Say whattttt? Okay, so, it's easy enough to agree with anyone being "trapped" in an iron condor == idiot. And ToS has long offered discounts to those who bitch loud enough. But IB offers discounts on volume?? Got a reference for that? Are we anywhere near retail?? (I had 200 $5 SPX spreads on for a couple of weeks last month, so I'm all ears.) And people are *forced* into ICs?? By *margin requirements*?!?!? That needs some 'xplainin'.
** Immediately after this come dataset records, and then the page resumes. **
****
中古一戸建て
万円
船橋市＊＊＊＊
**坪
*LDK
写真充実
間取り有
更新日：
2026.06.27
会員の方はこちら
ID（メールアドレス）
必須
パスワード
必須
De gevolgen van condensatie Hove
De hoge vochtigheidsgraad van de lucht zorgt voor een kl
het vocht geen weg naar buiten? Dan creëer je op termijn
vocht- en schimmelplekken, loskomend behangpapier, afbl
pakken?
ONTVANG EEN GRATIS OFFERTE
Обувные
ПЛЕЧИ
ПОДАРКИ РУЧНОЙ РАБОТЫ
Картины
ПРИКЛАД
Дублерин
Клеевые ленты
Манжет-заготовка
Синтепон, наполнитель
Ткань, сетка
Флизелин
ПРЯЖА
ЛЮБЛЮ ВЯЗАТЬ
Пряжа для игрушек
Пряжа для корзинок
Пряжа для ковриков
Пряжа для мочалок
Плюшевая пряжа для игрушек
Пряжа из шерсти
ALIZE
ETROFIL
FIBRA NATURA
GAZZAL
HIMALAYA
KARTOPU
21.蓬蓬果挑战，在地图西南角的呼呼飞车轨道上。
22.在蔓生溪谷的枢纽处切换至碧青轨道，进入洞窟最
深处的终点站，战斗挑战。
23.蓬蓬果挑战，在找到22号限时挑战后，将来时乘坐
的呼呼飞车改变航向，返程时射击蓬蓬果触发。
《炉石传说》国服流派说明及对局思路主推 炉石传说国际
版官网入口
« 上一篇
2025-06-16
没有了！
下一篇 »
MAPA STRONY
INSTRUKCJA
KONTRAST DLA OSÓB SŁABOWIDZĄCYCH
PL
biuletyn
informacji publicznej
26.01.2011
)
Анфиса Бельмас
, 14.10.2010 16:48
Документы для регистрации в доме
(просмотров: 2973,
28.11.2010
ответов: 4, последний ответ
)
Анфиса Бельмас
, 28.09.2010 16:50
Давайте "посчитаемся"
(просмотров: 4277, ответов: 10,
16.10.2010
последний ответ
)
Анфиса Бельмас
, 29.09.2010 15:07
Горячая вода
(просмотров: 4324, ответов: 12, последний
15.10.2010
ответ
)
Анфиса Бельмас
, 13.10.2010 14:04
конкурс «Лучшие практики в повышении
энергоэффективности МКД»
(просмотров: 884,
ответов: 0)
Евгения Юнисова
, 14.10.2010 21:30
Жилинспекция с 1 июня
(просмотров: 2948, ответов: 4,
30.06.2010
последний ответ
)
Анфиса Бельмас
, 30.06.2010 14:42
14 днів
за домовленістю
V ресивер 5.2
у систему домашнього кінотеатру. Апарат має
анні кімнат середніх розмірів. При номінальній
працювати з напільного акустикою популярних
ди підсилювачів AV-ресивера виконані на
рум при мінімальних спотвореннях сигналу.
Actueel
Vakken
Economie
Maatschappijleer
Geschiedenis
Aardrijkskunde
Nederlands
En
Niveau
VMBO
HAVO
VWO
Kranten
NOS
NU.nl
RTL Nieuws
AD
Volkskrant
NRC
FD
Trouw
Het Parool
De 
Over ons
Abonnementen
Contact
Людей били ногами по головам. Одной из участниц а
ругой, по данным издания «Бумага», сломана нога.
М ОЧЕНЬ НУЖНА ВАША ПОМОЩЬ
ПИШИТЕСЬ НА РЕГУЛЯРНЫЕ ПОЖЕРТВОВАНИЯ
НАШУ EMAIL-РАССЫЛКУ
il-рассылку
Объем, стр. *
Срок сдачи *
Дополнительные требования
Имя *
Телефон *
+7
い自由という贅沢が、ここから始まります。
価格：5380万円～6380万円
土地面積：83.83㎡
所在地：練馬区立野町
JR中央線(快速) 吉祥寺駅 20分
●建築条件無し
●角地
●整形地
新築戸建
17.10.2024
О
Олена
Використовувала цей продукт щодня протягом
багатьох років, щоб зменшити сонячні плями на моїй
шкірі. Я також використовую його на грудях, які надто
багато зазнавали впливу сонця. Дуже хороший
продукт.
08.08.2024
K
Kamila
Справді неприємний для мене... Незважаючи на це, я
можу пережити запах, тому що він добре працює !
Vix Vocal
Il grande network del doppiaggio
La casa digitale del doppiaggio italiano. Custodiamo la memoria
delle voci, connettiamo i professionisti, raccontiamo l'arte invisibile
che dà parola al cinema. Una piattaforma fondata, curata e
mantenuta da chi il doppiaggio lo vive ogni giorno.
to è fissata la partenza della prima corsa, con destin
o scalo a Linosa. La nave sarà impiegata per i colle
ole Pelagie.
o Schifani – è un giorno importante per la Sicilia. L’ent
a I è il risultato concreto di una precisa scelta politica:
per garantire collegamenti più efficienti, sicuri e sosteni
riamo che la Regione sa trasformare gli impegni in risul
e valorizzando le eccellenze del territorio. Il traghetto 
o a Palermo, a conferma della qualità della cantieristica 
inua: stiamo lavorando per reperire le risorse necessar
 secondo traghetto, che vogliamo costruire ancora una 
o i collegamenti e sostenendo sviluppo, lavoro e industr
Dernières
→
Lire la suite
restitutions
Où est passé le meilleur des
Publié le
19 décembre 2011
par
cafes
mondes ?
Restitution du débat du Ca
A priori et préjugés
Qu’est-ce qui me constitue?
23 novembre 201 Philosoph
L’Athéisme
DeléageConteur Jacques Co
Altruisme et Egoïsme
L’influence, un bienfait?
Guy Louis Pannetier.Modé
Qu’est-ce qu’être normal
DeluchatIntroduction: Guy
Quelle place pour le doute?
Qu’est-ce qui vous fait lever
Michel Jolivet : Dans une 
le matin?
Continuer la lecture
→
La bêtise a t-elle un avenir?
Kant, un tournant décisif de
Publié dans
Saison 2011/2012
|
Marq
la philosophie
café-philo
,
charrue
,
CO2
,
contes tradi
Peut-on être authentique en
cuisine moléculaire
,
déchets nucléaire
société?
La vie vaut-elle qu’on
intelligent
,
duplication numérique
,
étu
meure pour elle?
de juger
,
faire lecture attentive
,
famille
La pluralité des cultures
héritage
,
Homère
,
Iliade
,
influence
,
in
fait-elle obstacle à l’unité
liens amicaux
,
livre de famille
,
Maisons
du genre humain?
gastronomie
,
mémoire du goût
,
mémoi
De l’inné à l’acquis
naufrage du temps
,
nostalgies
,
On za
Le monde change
The capital at risk for an IC is only the (width of the wing) X (contracts) X 100 and they're typically set at a high win probability. You'll notice that the probability adjusted annualized ROI is typically well above 100%, even in our current low IV environment. The theoretical ROI for straddles is lower because the capital at risk (the denominator) is significantly higher. Your point that when it fails, the insurance doesn't kick in is only true if you let it expire that way. Most IC traders will manage it so that doesn't happen. Of course that's especially true for straddles as well, and to your point, straddles could have better returns if actively managed. ICs make up less than 10% of my plays but I know people who make their living exclusively from them. AT the end of the day, the strategies we choose are a reflection of who we are.
Anyone shorting straddles is shorting way less straddles vs ICs for the same comparative risk (but with a more healthy RR for straddles). Additionally, straddles are easier to control with the underlying (i.e. actual delta hedging) because you're not fighting the continual risk of gamma blowing up the trade and there are less contracts typically in play. Trades that depend on "high probability" have high embedded risk. There is no free money.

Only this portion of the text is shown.